**What is required**
Below are some entries. Copy each line in them that holds "Herzen".

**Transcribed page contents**
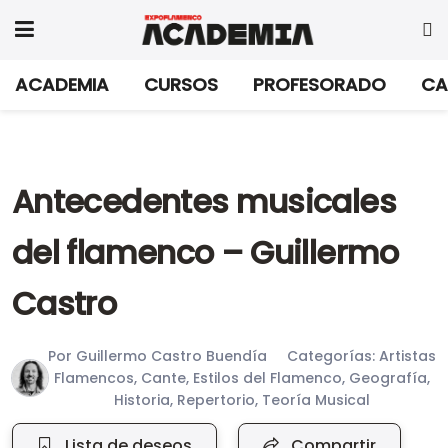
ACADEMIA
CURSOS
PROFESORADO
CA
Antecedentes musicales
del flamenco – Guillermo
Castro
Por
Guillermo Castro Buendía
Categorías:
Artistas
Flamencos
,
Cante
,
Estilos del Flamenco
,
Geografía
,
Historia
,
Repertorio
,
Teoría Musical
Lista de deseos
Compartir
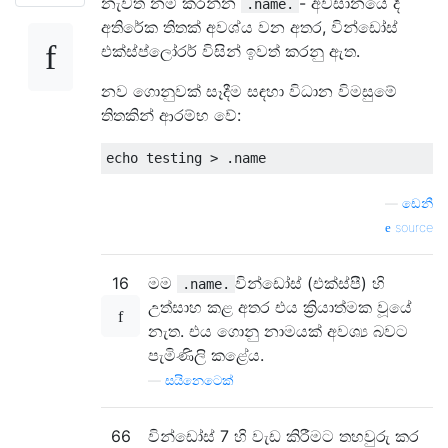
නැවත නම් කරන්න
- අවසානයේ දී
.name.
අතිරේක තිතක් අවශ්ය වන අතර, වින්ඩෝස්
එක්ස්ප්ලෝරර් විසින් ඉවත් කරනු ඇත.
නව ගොනුවක් සෑදීම සඳහා විධාන විමසුමේ
තිතකින් ආරම්භ වේ:
—
ඩෙනී
source
16
මම
වින්ඩෝස් (එක්ස්පී) හි
.name.
උත්සාහ කළ අතර එය ක්‍රියාත්මක වූයේ
නැත. එය ගොනු නාමයක් අවශ්‍ය බවට
පැමිණිලි කළේය.
—
සයිනෙටෙක්
66
වින්ඩෝස් 7 හි වැඩ කිරීමට තහවුරු කර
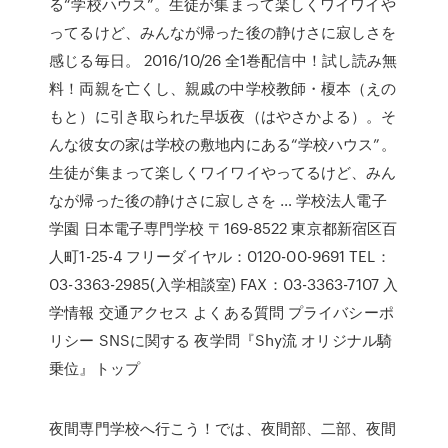
る“学校ハウス”。生徒が集まって楽しくワイワイや
ってるけど、みんなが帰った後の静けさに寂しさを
感じる毎日。 2016/10/26 全1巻配信中！試し読み無
料！両親を亡くし、親戚の中学校教師・榎本（えの
もと）に引き取られた早坂夜（はやさかよる）。そ
んな彼女の家は学校の敷地内にある“学校ハウス”。
生徒が集まって楽しくワイワイやってるけど、みん
なが帰った後の静けさに寂しさを … 学校法人電子
学園 日本電子専門学校 〒169-8522 東京都新宿区百
人町1-25-4 フリーダイヤル：0120-00-9691 TEL：
03-3363-2985(入学相談室) FAX：03-3363-7107 入
学情報 交通アクセス よくある質問 プライバシーポ
リシー SNSに関する 夜学問『Shy流 オリジナル騎
乗位』トップ
夜間専門学校へ行こう！では、夜間部、二部、夜間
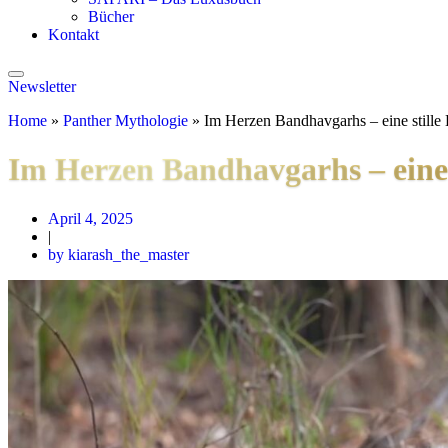
Bücher
Kontakt
Newsletter
Home
»
Panther Mythologie
»
Im Herzen Bandhavgarhs – eine stille
Im Herzen Bandhavgarhs – eine 
April 4, 2025
|
by kiarash_the_master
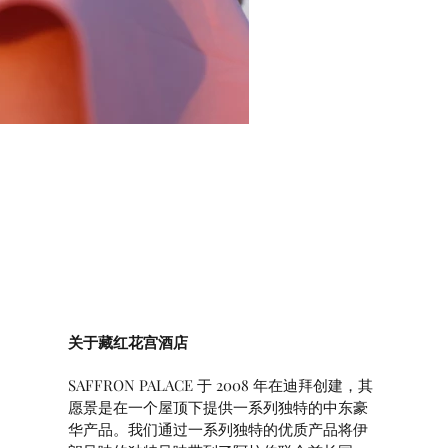
关于藏红花宫酒店
SAFFRON PALACE 于 2008 年在迪拜创建，其
愿景是在一个屋顶下提供一系列独特的中东豪
华产品。我们通过一系列独特的优质产品将伊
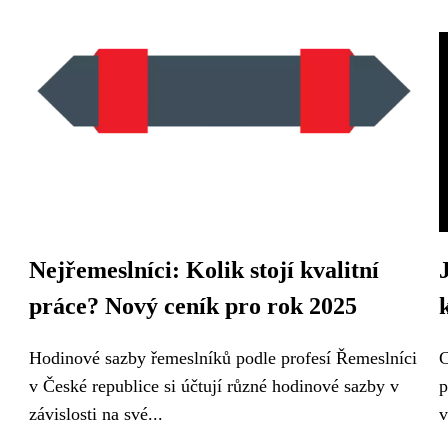
Nejřemeslníci: Kolik stojí kvalitní
práce? Nový ceník pro rok 2025
Hodinové sazby řemeslníků podle profesí Řemeslníci
C
v České republice si účtují různé hodinové sazby v
p
závislosti na své...
v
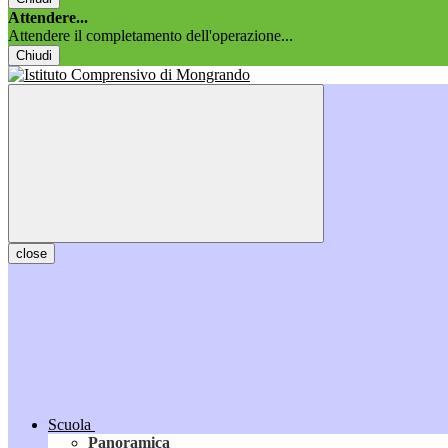
Attendere...
Attendere il completamento dell'operazione...
Chiudi
close
Scuola
Panoramica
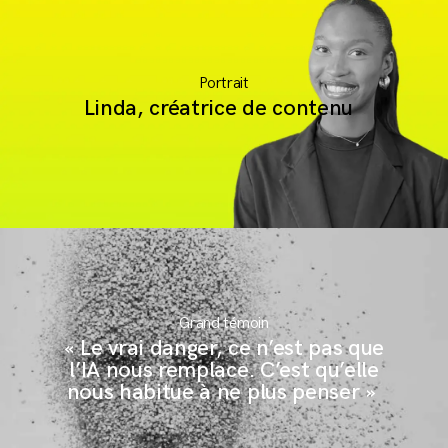
Portrait
Linda, créatrice de contenu
andCo
andClients
andNews
andContact
S'inscrire à la newsletter
Grand témoin
« Le vrai danger, ce n’est pas que
l’IA nous remplace. C’est qu’elle
nous habitue à ne plus penser »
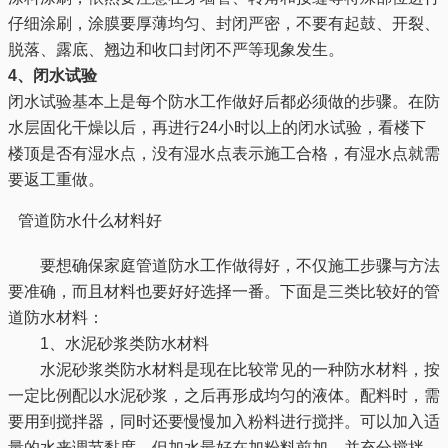
仔细涂刷，涂膜要厚薄均匀、封闭严密，不要有起鼓、开裂、
脱落、露底、翘边和收口封闭不严等现象发生。
4、闭水试验
闭水试验基本上是每个防水工作做好后都必须做的步骤。在防
水层固化干燥以后，再进行24小时以上的闭水试验，看楼下
楼顶是否有湿水点，没有湿水点表示施工合格，有湿水点就需
要返工重做。
管道防水什么材料好
要想确保家庭管道防水工作做得好，不仅施工步骤与方法
要准确，而且材料也要好好选择一番。下面是三类比较好的管
道防水材料：
1、水泥砂浆类防水材料
水泥砂浆类防水材料是现在比较常见的一种防水材料，按
一定比例配以水泥砂浆，之后再形成均匀的液体。配料时，需
要用到搅拌器，同时还要慢慢加入粉料进行搅拌。可以加入适
量的水来调节黏度，但加水最好在加粉料前加，并充分搅拌，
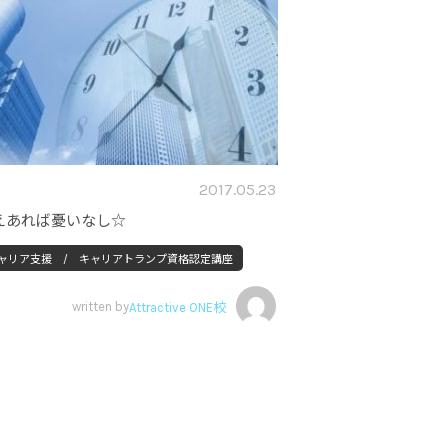
2017.05.23
えあれば憂いなし☆
ャリア支援 / キャリアトランプ資格認定講座
written by
Attractive ONE校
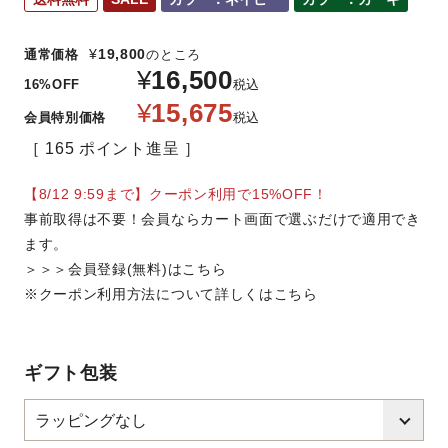
¥
19,800
通常価格
のところ
¥
16,500
16%OFF
税込
¥
15,675
会員特別価格
税込
165
ポイント進呈
【8/12 9:59まで】クーポン利用で15%OFF！
事前取得は不要！会員ならカート画面で選ぶだけで適用でき
ます。
＞＞＞会員登録(無料)はこちら
※クーポン利用方法について詳しくはこちら
ギフト包装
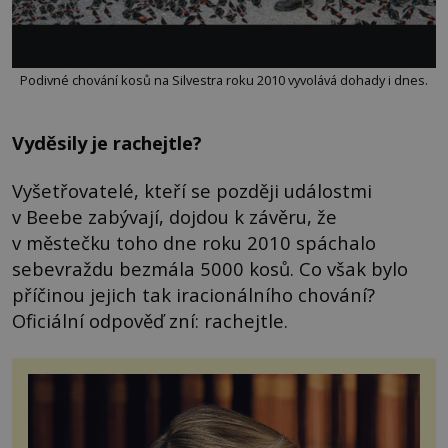
Podivné chování kosů na Silvestra roku 2010 vyvolává dohady i dnes.
Vyděsily je rachejtle?
Vyšetřovatelé, kteří se později událostmi
v Beebe zabývají, dojdou k závěru, že
v městečku toho dne roku 2010 spáchalo
sebevraždu bezmála 5000 kosů. Co však bylo
příčinou jejich tak iracionálního chování?
Oficiální odpověď zní: rachejtle.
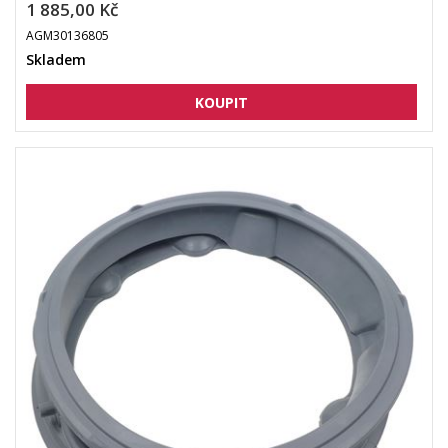
1 885,00 Kč
AGM30136805
Skladem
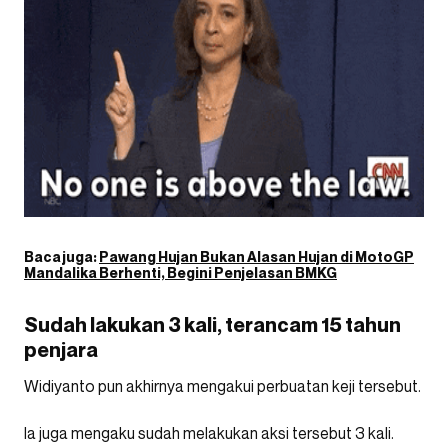
Baca juga:
Pawang Hujan Bukan Alasan Hujan di MotoGP
Mandalika Berhenti, Begini Penjelasan BMKG
Sudah lakukan 3 kali, terancam 15 tahun
penjara
Widiyanto pun akhirnya mengakui perbuatan keji tersebut.
Ia juga mengaku sudah melakukan aksi tersebut 3 kali.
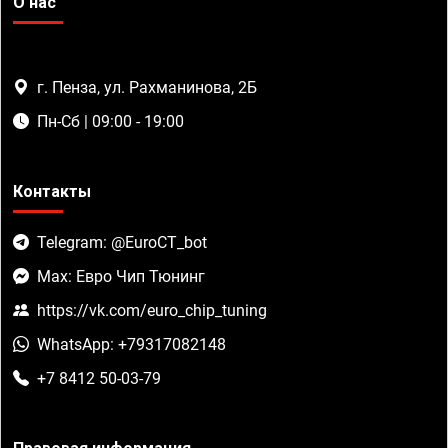
О нас
г. Пенза, ул. Рахманинова, 2Б
Пн-Сб | 09:00 - 19:00
Контакты
Telegram: @EuroCT_bot
Max: Евро Чип Тюнинг
https://vk.com/euro_chip_tuning
WhatsApp: +79317082148
+7 8412 50-03-79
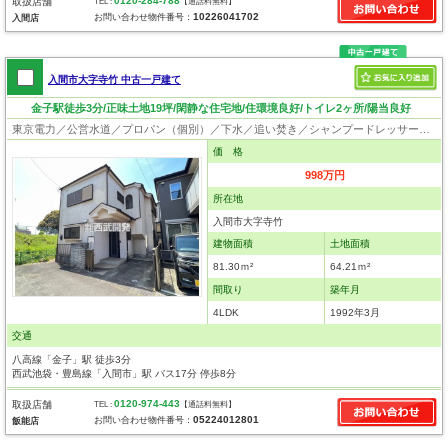
0120-284-788
取扱店舗
TEL :
【通話料無料】
10226041702
お問い合わせ物件番号：
入間店
入間市大字寺竹 中古一戸建て
金子駅徒歩3分/正味土地19坪/閑静な住宅地/住環境良好/トイレ2ヶ所/陽当良好
東京電力／公営水道／プロパン（個別）／下水／追い焚き／シャンプードレッサー／システムキッチン／フローリング／クローゼット
価 格
998万円
所在地
入間市大字寺竹
建物面積
土地面積
81.30ｍ²
64.21ｍ²
間取り
築年月
4LDK
1992年3月
交通
八高線「金子」駅 徒歩3分
西武池袋・豊島線「入間市」駅 バス17分 停歩8分
0120-974-443
取扱店舗
TEL :
【通話料無料】
05224012801
お問い合わせ物件番号：
飯能店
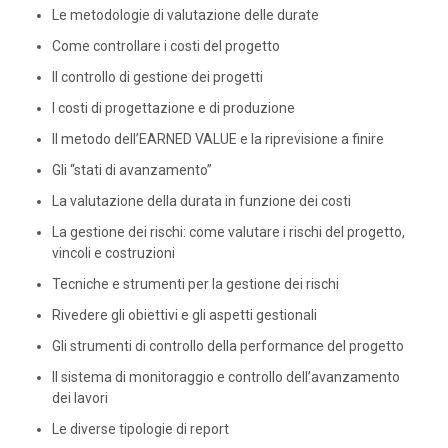
Le metodologie di valutazione delle durate
Come controllare i costi del progetto
Il controllo di gestione dei progetti
I costi di progettazione e di produzione
Il metodo dell’EARNED VALUE e la riprevisione a finire
Gli “stati di avanzamento”
La valutazione della durata in funzione dei costi
La gestione dei rischi: come valutare i rischi del progetto,
vincoli e costruzioni
Tecniche e strumenti per la gestione dei rischi
Rivedere gli obiettivi e gli aspetti gestionali
Gli strumenti di controllo della performance del progetto
Il sistema di monitoraggio e controllo dell’avanzamento
dei lavori
Le diverse tipologie di report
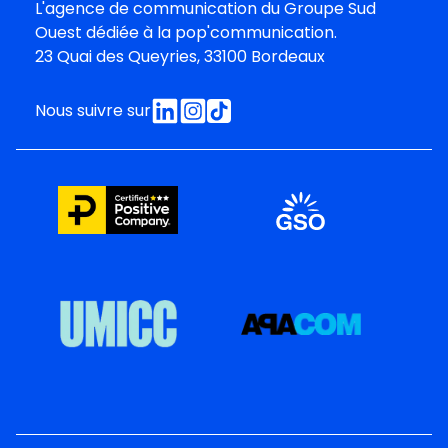
L'agence de communication du
Groupe Sud
Oues
t dédiée à la pop'communication.
23 Quai des Queyries, 33100 Bordeaux
Nous suivre sur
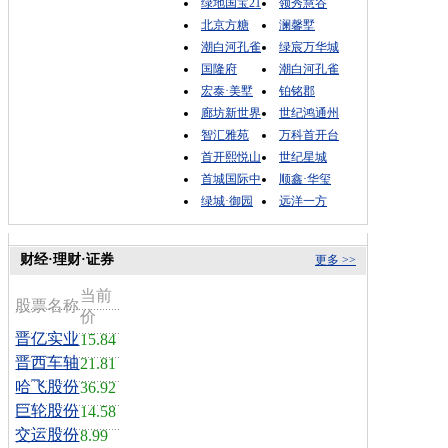
绿地国宝21
领秀慧谷
北京方糖
澜馨墅
潮白河孔雀
绿宸万华城
国隆府
潮白河孔雀
宏泰·美墅
铂铭郡
廊坊新世界
世纪鸿通州
智汇雅苑
万科首开台
首开熙悦山
世纪星城
首城国际中
顺鑫·华玺
绿城·御园
远洋一方
财经·理财·证券
更多 >>
当前
股票名称
价
晋亿实业
15.84
晋西车轴
21.81
哈飞股份
36.92
巨轮股份
14.58
交运股份
8.99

**Expected output**
Im Herzen Bandhavgarhs – eine stille
Im Herzen Bandhavgarhs – eine 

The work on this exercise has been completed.